Understanding AlexNet - ImageNet Classification with Deep Convolutional Neural Networks

Posted on 1/2/2025

#convolutional neural network

#cnn

#alexnet

#understanding

In this post I will explore the paper ImageNet Classification with Deep Convolutional Neural Networks by Alex Krizhevsky, Ilya Sutskever, and Geoffrey Hinton. The goal is to understand the details and rationale behind its data processing, network architecture, and learning process. This post is the first in a two-part series: in the first part, I will analyze the paper, and in the second part, we will implement—and hopefully run—the network. The network introduced in the paper is widely known as AlexNet. It was designed by Alex Krizhevsky in collaboration with Ilya Sutskever and Geoffrey Hinton, Krizhevsky’s Ph.D. advisor at the University of Toronto in 2012.

AlexNet was developed for the ImageNet Large-Scale Visual Recognition Challenge (ILSVRC) held in 2012. The ILSVRC was an annual competition that started in 2010 as part of the Pascal Visual Object Challenge and which used ImageNet as training, validation and test dataset. The story of ImageNet it’s also interesting on its own, as it was started by AI researcher Fei-Fei Li and is based on the WordNet dataset, an ontologically structured dataset of English terms created by Christiane Fellbaum. ¹

The development of AlexNet marked a pivotal moment in the fields of computer vision and deep learning for several reasons:

Prior to 2012, winning ILSVRC architectures were based on traditional machine learning methods. These approaches relied heavily on handcrafted features for image recognition and achieved limited success. For instance, the 2011 winning model had a top-5 error rate of 25.8%, and the second-best architecture in 2012 (ISI) had an error rate of 26.2%. In contrast, the deep neural network developed by Krizhevsky and Sutskever, which was one of the largest of its kind at the time, achieved a top-5 test error rate of 15.3%.
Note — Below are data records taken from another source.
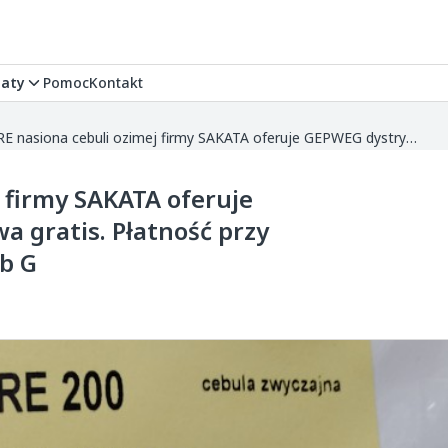
aty
Pomoc
Kontakt
SHAKESPEARE nasiona cebuli ozimej firmy SAKATA oferuje GEPWEG dystrybutor nasion. Dostawa gratis. Płatność przy odbiorze. Zapraszamy do grupy na fb G
 firmy SAKATA oferuje
 gratis. Płatność przy
b G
ILSVRC winning architectures and their score compared to 'human-level'. Note the step between 2011/2012 when deep neural networks were introduced. Source Link

They wrote and publicly shared a highly-optimized GPU implementation which became the standard for the following years.
AlexNet introduced several innovative features for its time to improve performance and reduce training time. These included using ReLU as the activation function, Local Response Normalization, overlapping pooling, dropout in the hidden layers, and data augmentation techniques such as PCA color augmentation.

The Dataset

The ILSVRC 2012 dataset was a reduced version of the full ImageNet, comprising 1,000 classes with 1.2 million training images, 50,000 validation images, and 150,000 testing images. The full original database (147 GB) can be found here.

ImageNet organizes images into subfolders for each class, named using a variant of the WordNet schema (e.g., n04266014 corresponds to “space shuttle”). Each folder contains RGB images of varying resolutions. For instance, after exploring the entire dataset, I found that the largest image belongs to the class n03697007 (lumbermill, sawmill) with a size of 7056x4488 (image n03697007_27544), while the smallest one belongs to the class n07760859 (custard apple) with a size of 20x17 (image n07760859_5275).

Sample images from Imagenet. Source Link

Since AlexNet requires input images to have a fixed size, the first part of the data processing consists in rescaling and cropping the images to a fixed size of 256x256 pixels. To do that, each image is rescaled so that its shorter side measures 256 pixels, and then the central 256x256 patch is cropped. In order to reduce the memory usage, we can use the resized and cropped dataset as our base training dataset. By doing this, the dataset size on disk is reduced from 147GB to 15GB, a 90% reduction!

Due to the relatively large size of the original database, alternative versions are available, such as the downsampled 32x32 version and 64x64 version. There are even reduced versions such as the tiny ImageNet dataset, that contains 100,000 images at 64x64 resolution with 200 classes, that is 500 images per class, or Imagenette, which only contains 10 easily distinguishable classes and 13,000 images.

Novel features

ReLU

The rectified linear unit (ReLU) non-linearity was first introduced by A. Householder in 1941 as a mathematical abstraction for neural networks ² and later reintroduced by K. Fukushima in 1969 for visual feature extraction in neural networks ³.

At the time Alexnet was introduced, the most commonly used activation functions were the sigmoid, defined as $\sigma(x) = \frac{1}{1 + e^{-x}}$ , and the hyperbolic tangent (tanh), defined as $\text{tanh}(x) = \frac{e^x - e^{-x}}{e^x + e^{-x}}$ . These functions are very similar except the range of the tanh function is $[-1,1]$ while the sigmoid range is $[0,1]$ .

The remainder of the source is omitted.